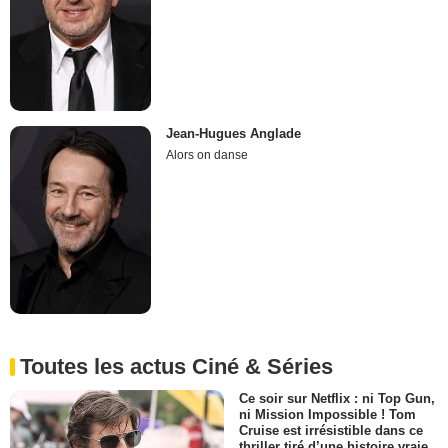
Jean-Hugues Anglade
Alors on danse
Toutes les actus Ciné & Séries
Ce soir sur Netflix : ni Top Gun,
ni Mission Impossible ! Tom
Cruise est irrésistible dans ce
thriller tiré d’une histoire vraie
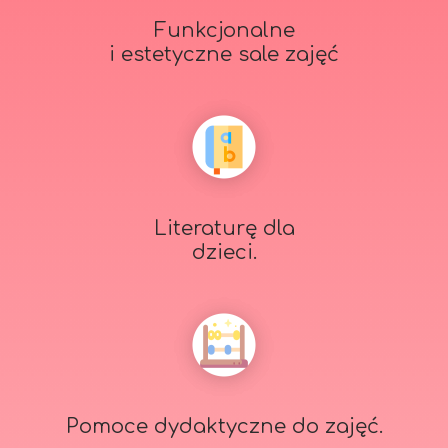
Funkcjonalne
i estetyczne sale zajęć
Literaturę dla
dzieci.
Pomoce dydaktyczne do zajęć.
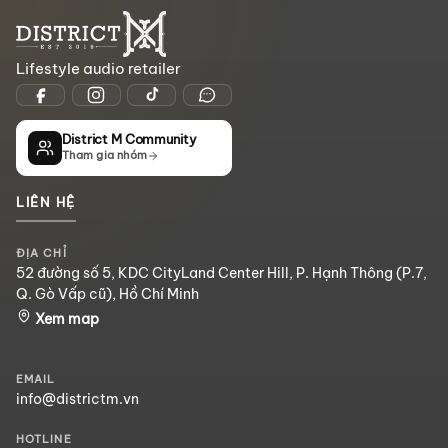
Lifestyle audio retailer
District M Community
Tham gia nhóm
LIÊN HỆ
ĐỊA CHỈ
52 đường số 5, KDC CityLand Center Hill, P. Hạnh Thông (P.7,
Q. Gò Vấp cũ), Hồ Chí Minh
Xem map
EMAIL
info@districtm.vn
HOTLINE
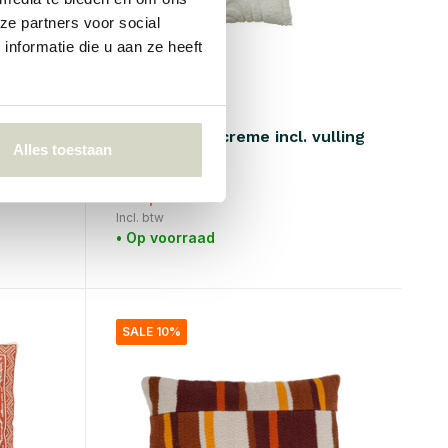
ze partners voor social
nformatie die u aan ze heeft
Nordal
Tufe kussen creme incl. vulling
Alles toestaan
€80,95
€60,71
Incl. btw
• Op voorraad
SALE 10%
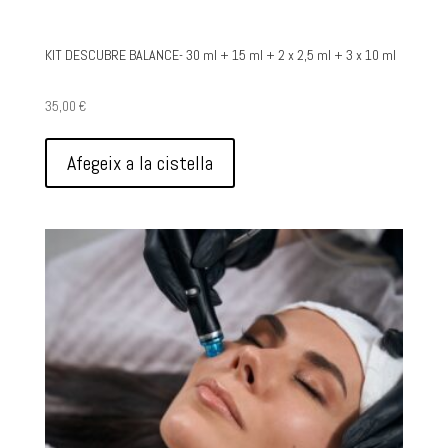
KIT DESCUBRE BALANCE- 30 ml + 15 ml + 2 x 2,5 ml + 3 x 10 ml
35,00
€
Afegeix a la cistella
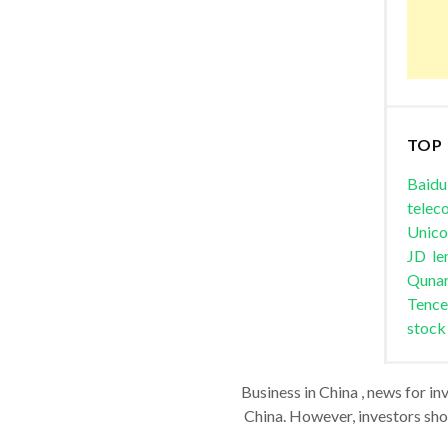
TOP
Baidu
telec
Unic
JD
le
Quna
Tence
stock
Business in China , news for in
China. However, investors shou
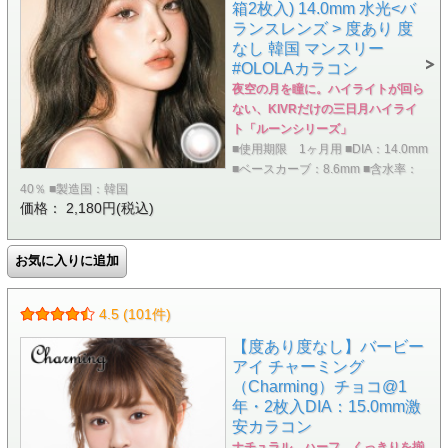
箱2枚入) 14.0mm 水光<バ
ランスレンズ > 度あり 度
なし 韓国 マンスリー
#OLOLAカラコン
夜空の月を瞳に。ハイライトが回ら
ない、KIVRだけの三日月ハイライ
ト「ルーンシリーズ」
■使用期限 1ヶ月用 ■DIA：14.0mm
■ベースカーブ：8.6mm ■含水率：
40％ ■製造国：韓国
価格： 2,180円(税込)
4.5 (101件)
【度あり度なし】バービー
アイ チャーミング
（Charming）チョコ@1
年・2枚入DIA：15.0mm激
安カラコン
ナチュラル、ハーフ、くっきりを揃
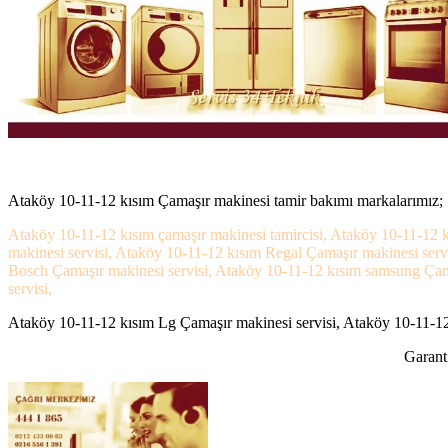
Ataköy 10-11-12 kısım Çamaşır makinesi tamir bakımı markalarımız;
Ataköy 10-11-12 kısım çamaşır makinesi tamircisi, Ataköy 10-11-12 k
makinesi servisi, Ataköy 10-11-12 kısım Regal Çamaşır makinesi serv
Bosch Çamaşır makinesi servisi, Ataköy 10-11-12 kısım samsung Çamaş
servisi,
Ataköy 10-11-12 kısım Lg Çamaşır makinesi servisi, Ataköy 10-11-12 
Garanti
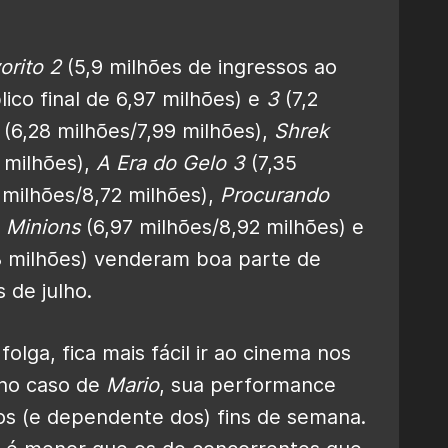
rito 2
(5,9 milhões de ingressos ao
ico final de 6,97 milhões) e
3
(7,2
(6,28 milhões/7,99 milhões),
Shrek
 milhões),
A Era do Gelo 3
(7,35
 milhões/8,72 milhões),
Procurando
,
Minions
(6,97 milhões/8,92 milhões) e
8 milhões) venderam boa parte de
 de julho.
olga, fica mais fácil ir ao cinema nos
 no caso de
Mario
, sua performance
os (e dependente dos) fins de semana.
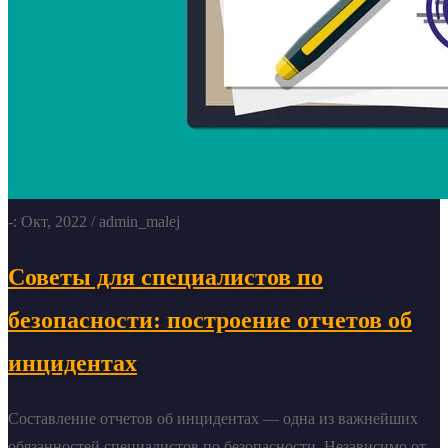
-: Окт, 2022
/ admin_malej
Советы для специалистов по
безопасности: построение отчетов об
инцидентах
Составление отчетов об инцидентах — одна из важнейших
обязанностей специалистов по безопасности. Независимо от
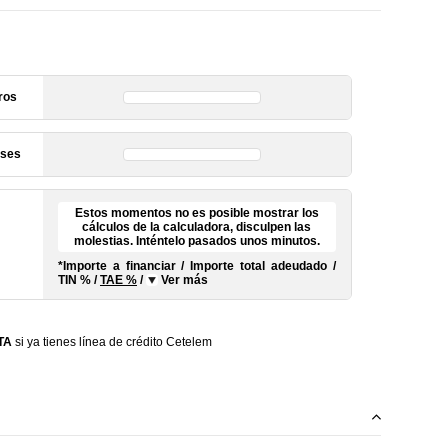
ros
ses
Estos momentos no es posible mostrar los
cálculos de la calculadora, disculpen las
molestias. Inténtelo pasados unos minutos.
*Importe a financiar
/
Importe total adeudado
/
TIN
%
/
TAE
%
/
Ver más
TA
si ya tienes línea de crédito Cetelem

------------

_WHAT THIS TASK INVOLVES_:
Produce a word-for-word version of the material, with no pictures included.

_EXERCISE RESULT_:
Jean-Hugues Anglade
Alors on danse
Toutes les actus Ciné & Séries
Ce soir sur Netflix : ni Top Gun,
ni Mission Impossible ! Tom
Cruise est irrésistible dans ce
thriller tiré d’une histoire vraie
Funkcjonalne
i estetyczne sale zajęć
Literaturę dla
dzieci.
Pomoce dydaktyczne do zajęć.
Lifestyle audio retailer
District M Community
Tham gia nhóm
LIÊN HỆ
ĐỊA CHỈ
52 đường số 5, KDC CityLand Center Hill, P. Hạnh Thông (P.7,
Q. Gò Vấp cũ), Hồ Chí Minh
Xem map
EMAIL
info@districtm.vn
HOTLINE
ze partners voor social
nformatie die u aan ze heeft
Nordal
Tufe kussen creme incl. vulling
Alles toestaan
€80,95
€60,71
Incl. btw
• Op voorraad
SALE 10%
KIT DESCUBRE BALANCE- 30 ml + 15 ml + 2 x 2,5 ml + 3 x 10 ml
35,00
€
Afegeix a la cistella
TOP
Baidu
telec
Unic
JD
le
Quna
Tence
stock
Business in China , news for in
China. However, investors shou
箱2枚入) 14.0mm 水光<バ
ランスレンズ > 度あり 度
なし 韓国 マンスリー
#OLOLAカラコン
夜空の月を瞳に。ハイライトが回ら
ない、KIVRだけの三日月ハイライ
ト「ルーンシリーズ」
■使用期限 1ヶ月用 ■DIA：14.0mm
■ベースカーブ：8.6mm ■含水率：
40％ ■製造国：韓国
価格： 2,180円(税込)
4.5 (101件)
【度あり度なし】バービー
アイ チャーミング
（Charming）チョコ@1
年・2枚入DIA：15.0mm激
安カラコン
ナチュラル、ハーフ、くっきりを揃
Ataköy 10-11-12 kısım Çamaşır makinesi tamir bakımı markalarımız;
Ataköy 10-11-12 kısım çamaşır makinesi tamircisi, Ataköy 10-11-12 k
makinesi servisi, Ataköy 10-11-12 kısım Regal Çamaşır makinesi serv
Bosch Çamaşır makinesi servisi, Ataköy 10-11-12 kısım samsung Çamaş
servisi,
Ataköy 10-11-12 kısım Lg Çamaşır makinesi servisi, Ataköy 10-11-12 
Garanti
rito 2
(5,9 milhões de ingressos ao
ico final de 6,97 milhões) e
3
(7,2
(6,28 milhões/7,99 milhões),
Shrek
 milhões),
A Era do Gelo 3
(7,35
 milhões/8,72 milhões),
Procurando
,
Minions
(6,97 milhões/8,92 milhões) e
8 milhões) venderam boa parte de
 de julho.
olga, fica mais fácil ir ao cinema nos
 no caso de
Mario
, sua performance
os (e dependente dos) fins de semana.
-: Окт, 2022
/ admin_malej
Советы для специалистов по
безопасности: построение отчетов об
инцидентах
Составление отчетов об инцидентах — одна из важнейших
обязанностей специалистов по безопасности. Независимо от
ros
ses
Estos momentos no es posible mostrar los
cálculos de la calculadora, disculpen las
molestias. Inténtelo pasados unos minutos.
*Importe a financiar
/
Importe total adeudado
/
TIN
%
/
TAE
%
/
Ver más
TA
si ya tienes línea de crédito Cetelem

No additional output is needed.